**Exercise details:** Pictures aside, each entry has to be returned exactly as it stands.

= = = = = = =

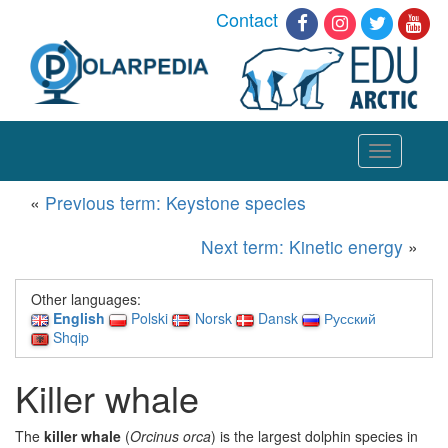
Contact
Toggle
navigation
«
Previous term: Keystone species
Next term: Kinetic energy
»
Other languages:
English
Polski
Norsk
Dansk
Русский
Shqip
Killer whale
The
killer whale
(
Orcinus orca
) is the largest dolphin species in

= = = = = = =

**Written answer:**
Contact
Toggle
navigation
«
Previous term: Keystone species
Next term: Kinetic energy
»
Other languages:
English
Polski
Norsk
Dansk
Русский
Shqip
Killer whale
The
killer whale
(
Orcinus orca
) is the largest dolphin species in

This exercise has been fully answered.